Tuvalu, inizia l’esodo dal primo Stato destinato a scomparire a causa del climate change, metà della popolazione vuole emigrare in Australia
I ghiacci si sciolgono e gli oceani salgono, alcuni paesi col tempo scompariranno e la gente inizia a spostarsi.
Per la prima volta nella storia, una nazione si prepara a migrare in massa non per guerre o persecuzioni, ma a causa del cambiamento climatico. A Tuvalu, piccolo arcipelago del Pacifico con un’altitudine media di meno di due metri sul livello del mare, oltre 4.000 cittadini – cioè quasi metà della popolazione che ne conta appena 11mila – hanno fatto domanda per un visto speciale di emigrazione verso l’Australia, nel quadro del trattato bilaterale Falepili Union siglato nel 2023. Parliamo di asilo climatico. L’accordo prevede il rilascio di 280 visti all’anno per motivi climatici, riconoscendo esplicitamente che la crisi ambientale può rendere invivibile un’intera nazione. In un contesto di inondazioni sempre più frequenti, erosione costiera, crisi idrica e perdita di raccolti, l’esodo non è una scelta, ma una necessità. A Tuvalu il futuro è diventato l’oggi. Il mare sta lentamente inghiottendo il territorio segnando il destino della nazione. Un Paese che non esisterà più.
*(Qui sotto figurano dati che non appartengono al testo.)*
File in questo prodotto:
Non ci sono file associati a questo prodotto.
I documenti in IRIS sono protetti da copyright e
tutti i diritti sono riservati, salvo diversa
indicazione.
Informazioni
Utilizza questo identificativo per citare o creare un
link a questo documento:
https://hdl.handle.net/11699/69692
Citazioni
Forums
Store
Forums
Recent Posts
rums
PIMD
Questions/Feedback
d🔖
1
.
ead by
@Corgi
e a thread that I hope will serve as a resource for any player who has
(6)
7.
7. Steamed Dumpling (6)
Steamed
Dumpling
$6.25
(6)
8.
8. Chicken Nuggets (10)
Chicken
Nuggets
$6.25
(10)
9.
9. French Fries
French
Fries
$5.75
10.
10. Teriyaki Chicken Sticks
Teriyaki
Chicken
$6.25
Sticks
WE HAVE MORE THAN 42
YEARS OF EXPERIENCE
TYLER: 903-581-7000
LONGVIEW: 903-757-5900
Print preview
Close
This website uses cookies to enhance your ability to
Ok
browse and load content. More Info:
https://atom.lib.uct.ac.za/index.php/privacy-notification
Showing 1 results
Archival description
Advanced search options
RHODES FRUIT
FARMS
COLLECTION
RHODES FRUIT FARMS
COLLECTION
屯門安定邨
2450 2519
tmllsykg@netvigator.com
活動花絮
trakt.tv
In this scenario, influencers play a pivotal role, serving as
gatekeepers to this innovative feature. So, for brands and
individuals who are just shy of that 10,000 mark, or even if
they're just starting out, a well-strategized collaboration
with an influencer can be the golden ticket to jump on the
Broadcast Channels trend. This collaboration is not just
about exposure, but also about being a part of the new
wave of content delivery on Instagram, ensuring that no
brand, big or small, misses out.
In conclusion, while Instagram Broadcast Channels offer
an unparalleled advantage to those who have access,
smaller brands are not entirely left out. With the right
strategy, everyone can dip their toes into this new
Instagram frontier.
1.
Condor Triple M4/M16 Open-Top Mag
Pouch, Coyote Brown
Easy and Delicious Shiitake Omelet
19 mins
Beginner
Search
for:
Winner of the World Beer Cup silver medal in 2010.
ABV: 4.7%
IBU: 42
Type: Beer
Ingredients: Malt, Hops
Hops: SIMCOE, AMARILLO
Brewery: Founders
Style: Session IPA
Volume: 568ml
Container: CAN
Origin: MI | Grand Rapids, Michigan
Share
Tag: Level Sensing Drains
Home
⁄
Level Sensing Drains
Per le autorità, la migrazione non equivale alla dissoluzione del Paese. Il primo ministro Feleti Teo ha ribadito che l’obiettivo non è solo salvare vite, ma anche preservare identità, cultura e diritti sovrani. Tuvalu, insieme ad altri piccoli Stati insulari minacciati dall’innalzamento del mare, chiede che la comunità internazionale riconosca il concetto di “sovranità in esilio”: una condizione che permetterebbe a uno Stato di continuare a esistere giuridicamente anche senza un territorio abitabile. Mantenere la rappresentanza all’ONU e il controllo sulla zona economica esclusiva diventa cruciale per evitare che la perdita della terra coincida con la perdita del popolo.
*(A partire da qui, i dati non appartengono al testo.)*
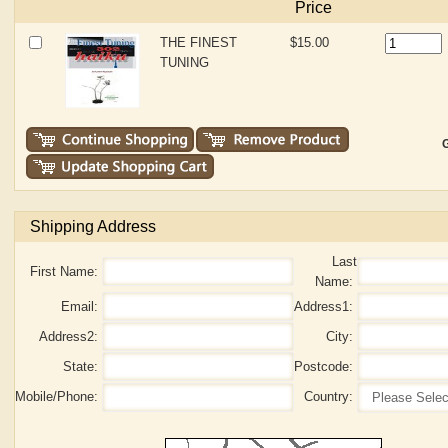
Price
THE FINEST
$15.00
TUNING
G
Shipping Address
Last
First Name:
Name:
Email:
Address1:
Address2:
City:
State:
Postcode:
Mobile/Phone:
Country:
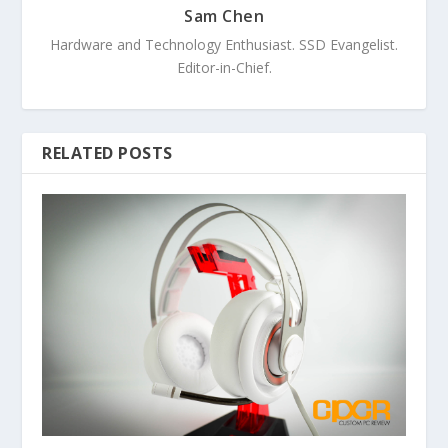
Sam Chen
Hardware and Technology Enthusiast. SSD Evangelist.
Editor-in-Chief.
RELATED POSTS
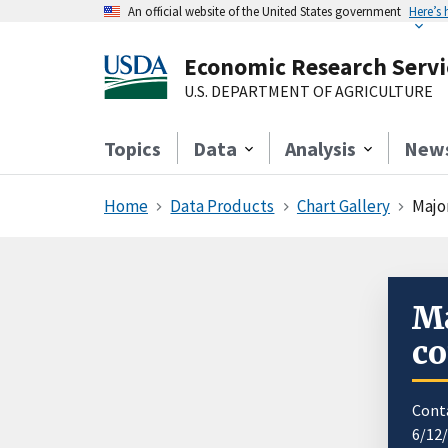
An official website of the United States government
Here’s
Economic Research Servi
U.S. DEPARTMENT OF AGRICULTURE
Topics
Data
Analysis
New
Home
Data Products
Chart Gallery
Majo
Ma
co
Cont
6/12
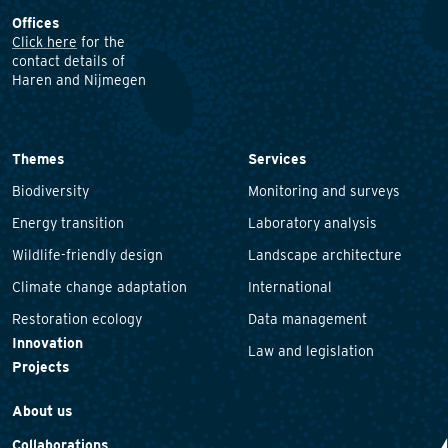
Offices
Click here
for the
contact details of
Haren and Nijmegen
Themes
Services
Biodiversity
Monitoring and surveys
Energy transition
Laboratory analysis
Wildlife-friendly design
Landscape architecture
Climate change adaptation
International
Restoration ecology
Data management
Innovation
Law and legislation
Projects
About us
Collaborations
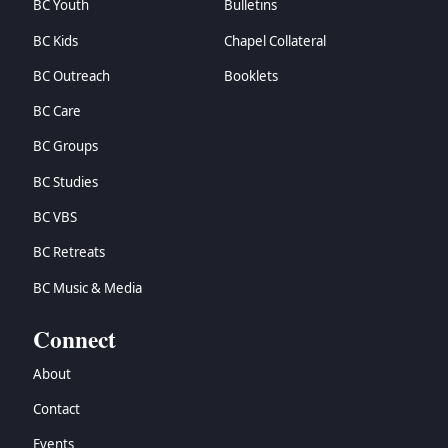
BC Youth
Bulletins
BC Kids
Chapel Collateral
BC Outreach
Booklets
BC Care
BC Groups
BC Studies
BC VBS
BC Retreats
BC Music & Media
Connect
About
Contact
Events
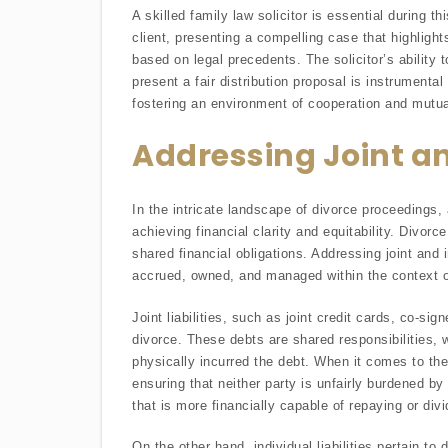
A skilled family law solicitor is essential during 
client, presenting a compelling case that highlights
based on legal precedents. The solicitor’s ability 
present a fair distribution proposal is instrumental 
fostering an environment of cooperation and mutua
Addressing Joint and
In the intricate landscape of divorce proceedings, a
achieving financial clarity and equitability. Divorc
shared financial obligations. Addressing joint and 
accrued, owned, and managed within the context o
Joint liabilities, such as joint credit cards, co-s
divorce. These debts are shared responsibilities, 
physically incurred the debt. When it comes to thes
ensuring that neither party is unfairly burdened by
that is more financially capable of repaying or div
On the other hand, individual liabilities pertain t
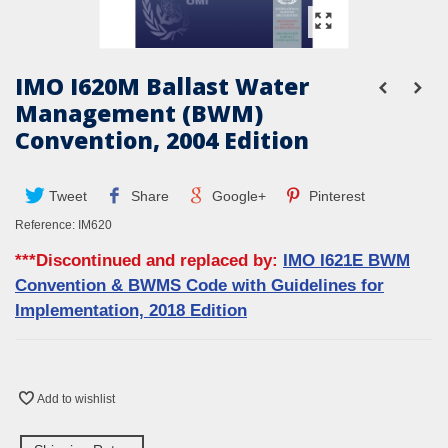
IMO I620M Ballast Water
Management (BWM)
Convention, 2004 Edition
Tweet
Share
Google+
Pinterest
Reference:
IM620
***Discontinued and replaced by:
IMO I621E BWM
Convention & BWMS Code with Guidelines for
Implementation, 2018 Edition
Add to wishlist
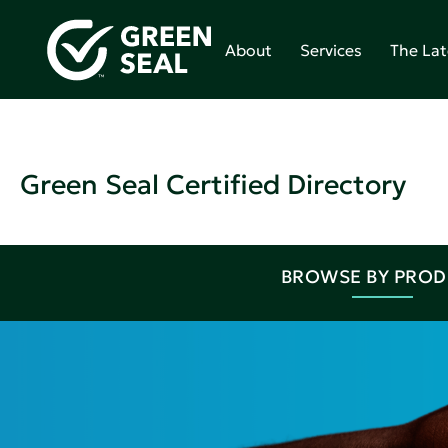
About
Services
The Lat
Green Seal Certified Directory
BROWSE BY PRO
Lampante, dunque, come il caso di Tuvalu scuota le fondamenta del sistema globale di protezione. Oggi, i rifugiati climatici non hanno alcun riconoscimento formale a livello internazionale: chi fugge da siccità, alluvioni o innalzamento del mare non può accedere agli stessi diritti previsti per chi scappa da guerre o regimi oppressivi. L’accordo tra Tuvalu e Australia è un’eccezione che potrebbe però diventare un modello. Nel frattempo, miliardi di persone in altre aree vulnerabili del mondo – dall’Africa subsahariana al Sud-est asiatico – restano senza tutele, esposte agli stessi rischi. Ciò che oggi rappresenta una eccezione rischia di diventare regola, nell’ottica di un quadro climatico sempre più preoccupante – soprattutto per piccole realtà all’ombra dei giganti. Ciò che è certo è la creazione di un precedente che quantomeno apre una questione politica (ed etica) nel diritto internazionale.